HRT works by replacing the hormones that have taken a dip. Many of the symptoms of menopause can be eased by HRT including hot flushes, night sweats, mood swings, vaginal dryness and reduced libido. Osteoporosis, which is more common after you’ve gone through menopause, can be helped by HRT. They can be given via skin patches, tablets and implants. There are some potential risks to taking HRT. There is an increased breast cancer risk for those who take it for more than a year, compared to those who have never taken it. This doesn’t relate to taking vaginal oestrogen, however. To put it in context the NHS website says that for women in their 40s and 50s taking HRT for five years there would be 1 extra case for every 200 women taking oestrogen-only HRT, one extra case for every 70 women on cyclical HRT, and one extra case for every 50 women on continuous HRT. It is a complicated subject, so the risks are certainly something to talk through and weigh up with your doctor in the light of your own medical history and preferences.
Whether or not you take HRT, a healthy lifestyle will help you to manage menopause symptoms. Taking regular exercise can help in a number of ways. It can improve your mood and your sleep, help you manage your weight, and increase your strength and fitness. It is can also help prevent osteoporosis, which is a risk as you get older.
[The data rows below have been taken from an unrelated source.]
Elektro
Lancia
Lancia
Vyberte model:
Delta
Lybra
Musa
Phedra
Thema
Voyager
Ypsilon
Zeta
A balanced diet will help you maintain good health, which will help your body weather the changes it is going through. For specific symptoms such as hot flushes, avoid foods that you know trigger an episode. This may include alcohol or caffeine or spicy food.
If anxiety and low mood or mood swings caused by menopause are affecting you it is important to get help. Don’t just suffer in silence and think that these things are inevitable. Cognitive Behavioural Therapy (CBT) may help. This is a therapy that encourages you to break down problems into smaller parts and to challenge negative thoughts and assumptions.